Perempuan yang belum genap delapan belas tahun itu terus berpikir sebelum tidur. Entah di jam berapa ia bangun, saat pintunya diketuk Bu Ana mengatakan Seno sudah menunggu.
"Hah! Jam berapa ini, Bu? Kenapa Ibu teriak di pagi buta."
"Astaghfirullah ... makanya jangan begadang, noh lihat matahari sudah meninggi. Kamu cepat bersiap-siap, suamimu sudah menunggu di depan!" ucap Ibu setengah berbisik.
"Ngapain sih tuh orang kerajinan amad sepagi ini, menyebalkan sekali." Wening jelas menggerutu.
Gadis itu menguap, sambil berjalan keluar menuju kamar mandi. Ia sama sekali tidak cepat-cepat sesuai pesan ibu, bahkan cukup lama bermain busa sabun. Setelahnya memilih pakaian dengan penuh drama.
"Nah, ini dia yang paling pas dan cocok," ucap Wening menemukan pakaian yang paling pas untuk pergi hari ini.

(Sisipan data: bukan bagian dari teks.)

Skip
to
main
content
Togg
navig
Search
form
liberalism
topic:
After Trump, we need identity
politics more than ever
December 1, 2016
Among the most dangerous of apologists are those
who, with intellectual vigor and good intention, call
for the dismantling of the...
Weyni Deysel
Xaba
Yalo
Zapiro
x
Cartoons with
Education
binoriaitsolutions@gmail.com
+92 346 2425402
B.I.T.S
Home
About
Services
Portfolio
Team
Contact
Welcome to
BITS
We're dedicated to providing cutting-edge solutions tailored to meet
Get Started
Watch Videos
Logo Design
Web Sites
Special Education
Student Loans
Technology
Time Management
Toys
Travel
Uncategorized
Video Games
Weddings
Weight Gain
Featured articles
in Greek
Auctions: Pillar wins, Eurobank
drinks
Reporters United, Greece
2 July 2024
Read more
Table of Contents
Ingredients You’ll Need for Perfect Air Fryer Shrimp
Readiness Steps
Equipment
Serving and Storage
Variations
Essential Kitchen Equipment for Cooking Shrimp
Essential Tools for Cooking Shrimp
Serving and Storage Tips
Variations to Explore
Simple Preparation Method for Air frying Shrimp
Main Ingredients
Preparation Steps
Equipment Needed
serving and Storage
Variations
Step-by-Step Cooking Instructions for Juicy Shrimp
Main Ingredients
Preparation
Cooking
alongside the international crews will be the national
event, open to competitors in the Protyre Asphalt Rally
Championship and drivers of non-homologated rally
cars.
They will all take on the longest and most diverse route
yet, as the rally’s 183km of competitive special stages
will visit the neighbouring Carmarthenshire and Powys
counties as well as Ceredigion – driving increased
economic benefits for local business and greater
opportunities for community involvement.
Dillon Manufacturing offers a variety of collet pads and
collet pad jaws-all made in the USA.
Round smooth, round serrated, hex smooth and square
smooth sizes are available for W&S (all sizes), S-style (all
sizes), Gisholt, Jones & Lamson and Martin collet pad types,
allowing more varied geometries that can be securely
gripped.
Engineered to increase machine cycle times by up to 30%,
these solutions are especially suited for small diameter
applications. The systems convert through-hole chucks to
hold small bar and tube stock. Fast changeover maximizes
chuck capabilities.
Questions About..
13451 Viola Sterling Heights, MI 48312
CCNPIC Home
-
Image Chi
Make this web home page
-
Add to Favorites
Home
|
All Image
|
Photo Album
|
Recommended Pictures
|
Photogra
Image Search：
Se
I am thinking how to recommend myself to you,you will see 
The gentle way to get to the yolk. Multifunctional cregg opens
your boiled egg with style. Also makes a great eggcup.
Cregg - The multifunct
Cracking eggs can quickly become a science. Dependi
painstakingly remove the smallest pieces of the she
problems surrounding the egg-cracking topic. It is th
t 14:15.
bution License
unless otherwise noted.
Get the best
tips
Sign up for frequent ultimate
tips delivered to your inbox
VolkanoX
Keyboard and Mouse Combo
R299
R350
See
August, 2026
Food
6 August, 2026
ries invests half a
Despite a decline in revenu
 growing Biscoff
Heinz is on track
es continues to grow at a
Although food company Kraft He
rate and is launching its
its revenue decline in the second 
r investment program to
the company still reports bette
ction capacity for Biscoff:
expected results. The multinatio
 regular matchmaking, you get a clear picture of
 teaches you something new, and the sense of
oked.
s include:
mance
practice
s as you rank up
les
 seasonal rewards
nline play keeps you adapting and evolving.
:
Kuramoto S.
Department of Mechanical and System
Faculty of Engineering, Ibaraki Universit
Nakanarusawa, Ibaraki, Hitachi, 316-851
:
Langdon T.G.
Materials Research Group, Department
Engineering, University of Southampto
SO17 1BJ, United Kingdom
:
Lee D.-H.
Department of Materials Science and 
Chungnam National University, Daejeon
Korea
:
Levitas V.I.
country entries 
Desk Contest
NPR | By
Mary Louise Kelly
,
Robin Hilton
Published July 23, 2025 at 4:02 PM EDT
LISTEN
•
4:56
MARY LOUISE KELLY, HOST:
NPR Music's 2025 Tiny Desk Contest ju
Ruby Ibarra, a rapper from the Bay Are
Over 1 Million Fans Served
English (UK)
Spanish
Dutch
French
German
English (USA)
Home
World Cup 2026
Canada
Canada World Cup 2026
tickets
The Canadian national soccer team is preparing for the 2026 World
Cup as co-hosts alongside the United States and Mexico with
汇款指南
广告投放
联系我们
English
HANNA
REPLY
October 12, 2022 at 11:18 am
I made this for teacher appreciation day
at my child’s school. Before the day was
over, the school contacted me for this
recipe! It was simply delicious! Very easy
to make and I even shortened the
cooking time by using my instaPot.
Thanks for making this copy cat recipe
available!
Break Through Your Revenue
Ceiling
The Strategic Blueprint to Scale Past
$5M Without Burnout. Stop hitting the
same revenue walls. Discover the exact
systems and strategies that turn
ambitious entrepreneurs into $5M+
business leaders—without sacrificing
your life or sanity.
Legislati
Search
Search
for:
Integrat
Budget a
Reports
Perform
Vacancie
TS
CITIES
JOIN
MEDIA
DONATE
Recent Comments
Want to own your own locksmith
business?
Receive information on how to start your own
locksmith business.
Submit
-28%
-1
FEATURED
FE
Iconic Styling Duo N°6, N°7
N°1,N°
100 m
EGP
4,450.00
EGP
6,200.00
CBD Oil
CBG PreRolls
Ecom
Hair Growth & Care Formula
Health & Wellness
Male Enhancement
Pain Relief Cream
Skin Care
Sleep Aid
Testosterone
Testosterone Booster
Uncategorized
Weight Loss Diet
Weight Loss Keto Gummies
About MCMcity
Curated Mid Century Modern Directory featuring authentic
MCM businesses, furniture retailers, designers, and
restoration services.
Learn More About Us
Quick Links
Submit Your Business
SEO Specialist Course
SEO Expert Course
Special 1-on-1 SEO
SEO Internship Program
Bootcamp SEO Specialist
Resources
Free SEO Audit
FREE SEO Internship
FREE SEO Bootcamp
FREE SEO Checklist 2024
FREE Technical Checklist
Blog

Saat tengah merias pipi, pintu kamarnya dibuka begitu saja. Nampak seorang pria yang setengah mengepulkan asapnya di kepala menghampiri.
"Eh, ngapain masuk! Sungguh tidak sopan!"
"Kamu membuang banyak waktuku hari ini, kamu tahu konsekuensinya?"
"Tidak usah katakan, aku tidak siap mendengarkan. Eh ya satu lagi, tunggu di luar aku akan segera menyusul. Aku perlu pamit dengan ayah dan ibu, serta mantan kekasihmu yang dengan tega kamu tinggalkan memilih menikah dengan aku," ucapnya dengan senyum tipis penuh trik.
"Dasar bocah! Kamu akan menerima balasan dari semua ini!" gumam Seno menatap tajam gadis kecil berstatus istrinya yang kelihatannya tidak peduli.